Classical music for the people
The Norwegian National Opera & Ballet has large deficits and is entirely dependent on state aid. To show that they deserve the money, they work purposefully to bring classical music down to Earth.
Opera House in Oslo. Photo: Colourbox.com©
The Norwegian National Opera & Ballet set an attendance record in 2015, but still fell sharply into the red. The organization is dependent on large government subsidies to survive. According to the trade magazine, Dagens Næringsliv, the Opera applied for a grant of 626 million kroner from the Ministry of Culture in 2017, up from the application for 601 million in 2016.
The Opera is not alone. Several cultural organizations receive every year large sums from the state. What gives such organizations the right to life, and how do they argue even for their existence? Håkon Larsen, postdoctoral of sociology at the University of Oslo, takes a look at these issues in a new book.

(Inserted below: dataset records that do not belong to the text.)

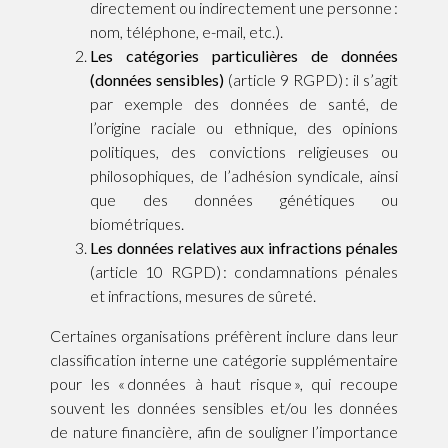
directement ou indirectement une personne :
nom, téléphone, e-mail, etc.).
Les catégories particulières de données
(données sensibles)
(article 9 RGPD) : il s’agit
par exemple des données de santé, de
l’origine raciale ou ethnique, des opinions
politiques, des convictions religieuses ou
philosophiques, de l’adhésion syndicale, ainsi
que des données génétiques ou
biométriques.
Les données relatives aux infractions pénales
(article 10 RGPD) : condamnations pénales
et infractions, mesures de sûreté.
Certaines organisations préfèrent inclure dans leur
classification interne une catégorie supplémentaire
pour les « données à haut risque », qui recoupe
souvent les données sensibles et/ou les données
de nature financière, afin de souligner l’importance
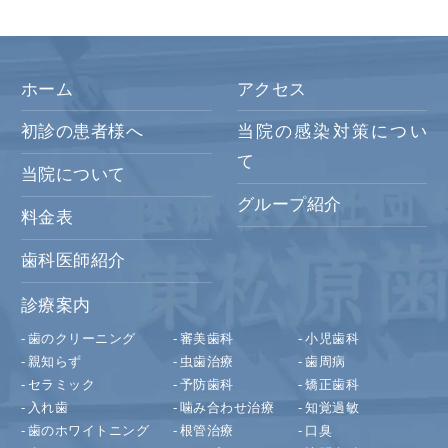
ホーム
アクセス
初診の患者様へ
当院の感染対策につい
て
当院について
グループ紹介
料金表
歯科医師紹介
診療案内
歯のクリーニング
審美歯科
小児歯科
親知らず
虫歯治療
歯周病
セラミック
予防歯科
矯正歯科
入れ歯
噛み合わせ治療
知覚過敏
歯のホワイトニング
根管治療
口臭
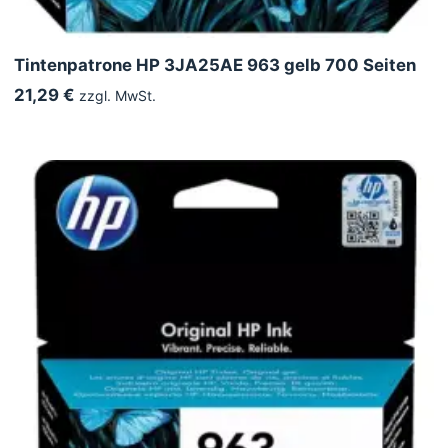
Tintenpatrone HP 3JA25AE 963 gelb 700 Seiten
21,29 €
zzgl. MwSt.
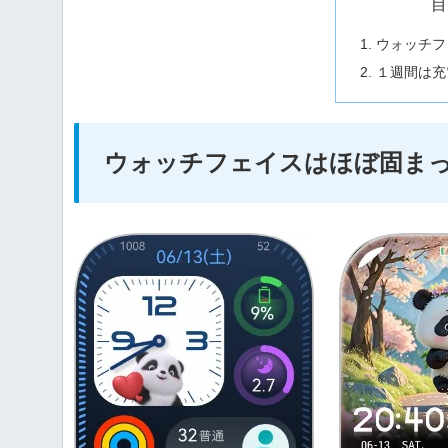
目
ウォッチフ
１週間は充
ウォッチフェイスはほぼ固ま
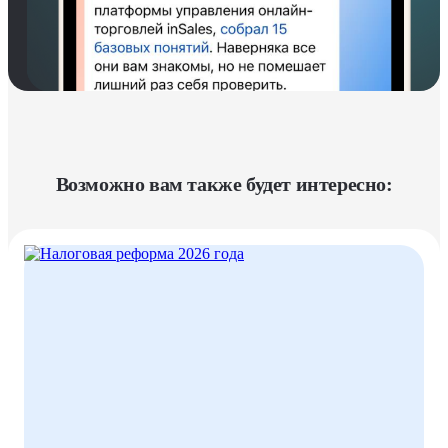
Возможно вам также будет интересно:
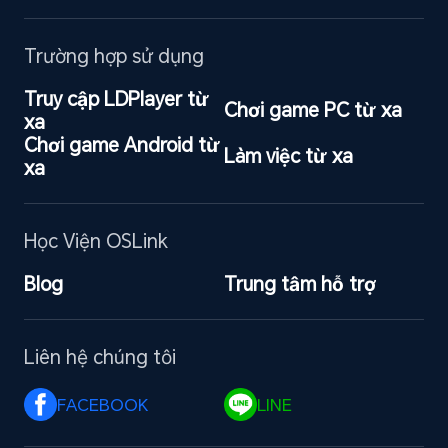
Trường hợp sử dụng
Truy cập LDPlayer từ 
Chơi game PC từ xa
xa
Chơi game Android từ 
Làm việc từ xa
xa
Học Viện OSLink
Blog
Trung tâm hỗ trợ
Liên hệ chúng tôi
FACEBOOK 
LINE 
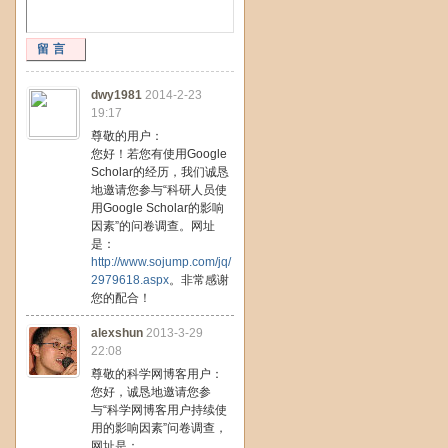
留言
dwy1981
2014-2-23
19:17
尊敬的用户：
您好！若您有使用Google
Scholar的经历，我们诚恳
地邀请您参与“科研人员使
用Google Scholar的影响
因素”的问卷调查。网址
是：
http://www.sojump.com/jq/
2979618.aspx
。非常感谢
您的配合！
alexshun
2013-3-29
22:08
尊敬的科学网博客用户：
您好，诚恳地邀请您参
与“科学网博客用户持续使
用的影响因素”问卷调查，
网址是：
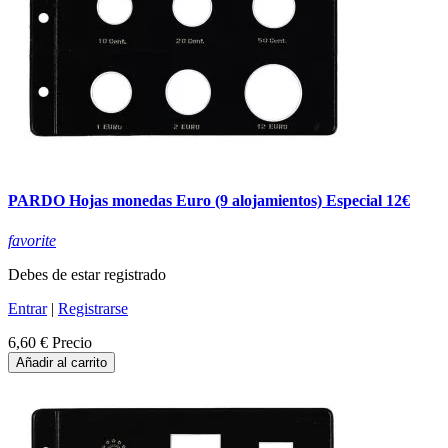
PARDO Hojas monedas Euro (9 alojamientos) Especial 12€
favorite
Debes de estar registrado
Entrar
|
Registrarse
6,60 €
Precio
Añadir al carrito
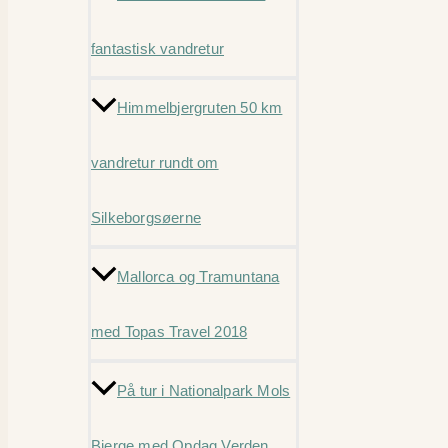
fantastisk vandretur
Himmelbjergruten 50 km
vandretur rundt om
Silkeborgsøerne
Mallorca og Tramuntana
med Topas Travel 2018
På tur i Nationalpark Mols
Bjerge med Opdag Verden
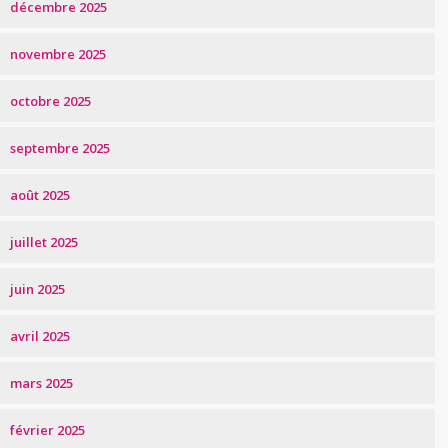
décembre 2025
novembre 2025
octobre 2025
septembre 2025
août 2025
juillet 2025
juin 2025
avril 2025
mars 2025
février 2025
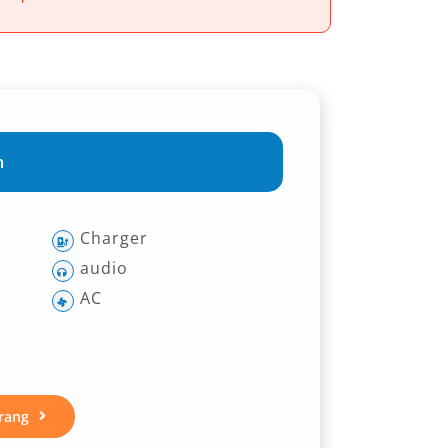
m
Charger
audio
AC
rang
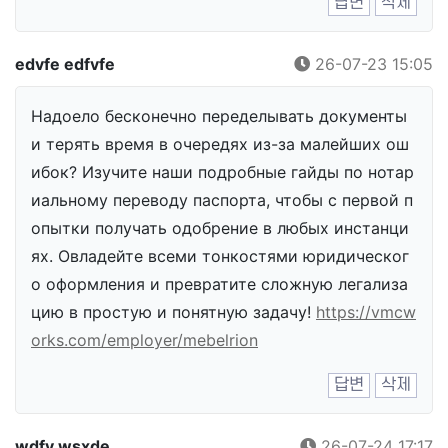
답변
삭제
edvfe edfvfe
26-07-23 15:05
Надоело бесконечно переделывать документы
и терять время в очередях из-за малейших ош
ибок? Изучите наши подробные гайды по нотар
иальному переводу паспорта, чтобы с первой п
опытки получать одобрение в любых инстанци
ях. Овладейте всеми тонкостями юридическог
о оформления и превратите сложную легализа
цию в простую и понятную задачу!
https://vmcw
orks.com/employer/mebelrion
답변
삭제
wdfv wsxde
26-07-24 17:17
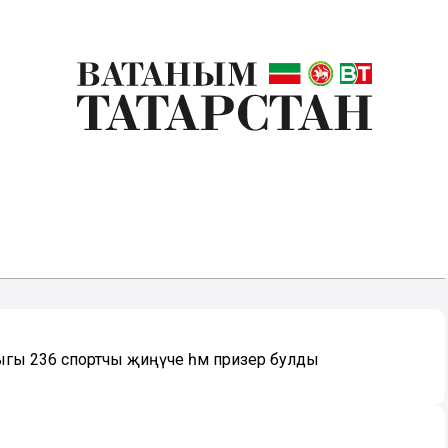
лыгы 236 спортчы җиңүче һәм призер булды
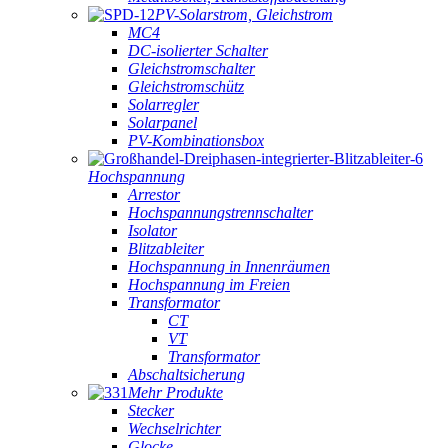
PV-Solarstrom, Gleichstrom
MC4
DC-isolierter Schalter
Gleichstromschalter
Gleichstromschütz
Solarregler
Solarpanel
PV-Kombinationsbox
Hochspannung
Arrestor
Hochspannungstrennschalter
Isolator
Blitzableiter
Hochspannung in Innenräumen
Hochspannung im Freien
Transformator
CT
VT
Transformator
Abschaltsicherung
Mehr Produkte
Stecker
Wechselrichter
Glocke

- In many countries, large music houses are working determinedly to bring classical music down to Earth, said Larsen.
- Traditionally, opera is not really high culture in Norway. The Norwegian opera was created as a national opera for all the people; a concept based in Folketeateret, which originally was a theater for the working class. But through movies and popular culture, we have been told that opera is a bit snobby, and therefore, in Norway we are fighting against the image that opera and classical music is snobby.
Children, adolescents and opera
First, Larsen examined public broadcasting services in Scandinavia for his doctorate. He wanted to know why we need them, at a time of globalization and digitization. In this work, he sees several parallels to music organizations. In his book, he takes a look at both public broadcasting services such as the Norwegian Broadcasting Corporation (NRK), and music organizations such as the Norwegian Opera and Ballet.

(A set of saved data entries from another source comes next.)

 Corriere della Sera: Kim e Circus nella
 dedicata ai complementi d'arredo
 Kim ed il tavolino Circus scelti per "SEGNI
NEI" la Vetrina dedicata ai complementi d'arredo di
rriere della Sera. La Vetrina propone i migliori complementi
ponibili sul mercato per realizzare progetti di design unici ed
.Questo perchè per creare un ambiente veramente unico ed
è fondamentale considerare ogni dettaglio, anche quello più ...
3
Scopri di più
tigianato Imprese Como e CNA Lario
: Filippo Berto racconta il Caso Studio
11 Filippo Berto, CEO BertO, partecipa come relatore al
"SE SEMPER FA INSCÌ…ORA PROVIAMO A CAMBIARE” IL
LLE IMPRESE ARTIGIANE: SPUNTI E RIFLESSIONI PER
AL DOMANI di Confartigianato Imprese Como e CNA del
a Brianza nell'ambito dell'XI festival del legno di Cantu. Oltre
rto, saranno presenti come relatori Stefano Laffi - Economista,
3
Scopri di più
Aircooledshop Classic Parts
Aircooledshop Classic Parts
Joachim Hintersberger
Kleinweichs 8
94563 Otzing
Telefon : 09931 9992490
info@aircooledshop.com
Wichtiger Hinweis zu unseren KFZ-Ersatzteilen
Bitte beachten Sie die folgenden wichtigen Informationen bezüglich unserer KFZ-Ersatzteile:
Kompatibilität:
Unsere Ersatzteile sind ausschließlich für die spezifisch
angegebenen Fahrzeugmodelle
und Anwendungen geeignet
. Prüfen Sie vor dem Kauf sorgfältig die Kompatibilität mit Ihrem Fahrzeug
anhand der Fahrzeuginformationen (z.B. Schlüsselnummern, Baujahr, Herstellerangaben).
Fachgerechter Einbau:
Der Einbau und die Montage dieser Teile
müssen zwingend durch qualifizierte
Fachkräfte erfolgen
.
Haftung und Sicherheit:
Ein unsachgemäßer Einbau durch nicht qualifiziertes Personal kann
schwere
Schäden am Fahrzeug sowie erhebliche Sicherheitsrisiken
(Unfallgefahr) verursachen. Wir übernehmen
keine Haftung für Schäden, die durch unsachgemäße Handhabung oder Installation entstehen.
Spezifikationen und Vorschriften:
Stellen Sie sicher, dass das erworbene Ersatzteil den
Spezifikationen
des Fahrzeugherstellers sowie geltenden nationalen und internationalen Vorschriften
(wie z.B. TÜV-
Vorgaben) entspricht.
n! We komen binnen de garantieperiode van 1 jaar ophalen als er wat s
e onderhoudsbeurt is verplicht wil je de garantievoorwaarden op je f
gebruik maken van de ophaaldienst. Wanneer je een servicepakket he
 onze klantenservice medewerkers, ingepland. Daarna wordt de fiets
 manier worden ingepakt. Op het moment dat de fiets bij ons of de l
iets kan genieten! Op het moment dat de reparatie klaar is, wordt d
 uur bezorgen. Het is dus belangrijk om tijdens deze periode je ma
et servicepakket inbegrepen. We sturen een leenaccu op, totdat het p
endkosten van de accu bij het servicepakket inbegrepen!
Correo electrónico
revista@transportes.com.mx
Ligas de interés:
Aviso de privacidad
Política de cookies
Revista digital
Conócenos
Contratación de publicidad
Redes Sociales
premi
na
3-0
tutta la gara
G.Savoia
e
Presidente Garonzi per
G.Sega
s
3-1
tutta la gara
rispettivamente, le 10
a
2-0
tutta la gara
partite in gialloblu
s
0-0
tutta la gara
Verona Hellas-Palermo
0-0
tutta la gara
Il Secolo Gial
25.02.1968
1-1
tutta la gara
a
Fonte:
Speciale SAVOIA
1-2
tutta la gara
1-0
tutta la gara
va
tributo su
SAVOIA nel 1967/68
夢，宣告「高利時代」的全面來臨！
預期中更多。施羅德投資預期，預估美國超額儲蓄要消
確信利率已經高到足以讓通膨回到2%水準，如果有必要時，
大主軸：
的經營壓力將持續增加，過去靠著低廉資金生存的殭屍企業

He interviewed managers of large cultural organizations and studied a number of documents and newspaper discussions. In his book "Performing Legitimacy," he writes specifically about The Norwegian Opera & Ballet, Oslo Philharmonic and the Metropolitan Opera in New York. All of these organizations are working with what Larsen calls a demystification of classical music, which is done in several ways.

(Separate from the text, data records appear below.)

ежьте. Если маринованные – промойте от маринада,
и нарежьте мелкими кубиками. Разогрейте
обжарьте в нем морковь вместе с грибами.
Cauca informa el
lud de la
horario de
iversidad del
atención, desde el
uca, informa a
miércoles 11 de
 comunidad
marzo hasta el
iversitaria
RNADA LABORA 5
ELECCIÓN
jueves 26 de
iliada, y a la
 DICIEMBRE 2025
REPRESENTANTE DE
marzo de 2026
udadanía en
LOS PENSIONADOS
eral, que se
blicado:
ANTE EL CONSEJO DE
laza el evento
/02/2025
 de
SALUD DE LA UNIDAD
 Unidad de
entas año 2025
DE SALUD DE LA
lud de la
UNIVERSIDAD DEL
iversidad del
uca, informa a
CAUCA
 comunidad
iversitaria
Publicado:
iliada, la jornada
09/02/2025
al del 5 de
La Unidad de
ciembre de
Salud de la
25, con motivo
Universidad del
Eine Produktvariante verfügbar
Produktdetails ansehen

Oslo Philharmonic Orchestra held several public concerts. Another initiative was to adopt the Tøyen school orchestra and mentor students. The schoolchildren were invited to sit on the podium with the musicians when practicing in the concert hall.
The Norwegian National Opera & Ballet travels across the country and performs in the local cultural centers and opera houses. More than 20,000 children and young people take part each year in the activities: everything from daily guided tours to meet-the-artist to workshops and performances. Another initiative the Opera took was to install screens in the chair seats in the hall, so the audience can easily read the libretto translated into Norwegian or English. In 1995, the Metropolitan Opera in New York was the first opera house to introduce this.
- Organizations are fighting against the strong cultural narrative that opera is elite culture. At the same time, they must secure an audience for the future, since there are many elderly attendees in these houses today. Those who work with this are passionate, and they want as many people as possible to take part, says Larsen.
Clapping in the wrong place
Former opera director Tom Remlov described in one of opera's brochures an incident that illustrates this mindset. He had two women from a Russian theater in one of the Opera orchestra chamber concerts when the unthinkable happened: the audience clapped after the first movement.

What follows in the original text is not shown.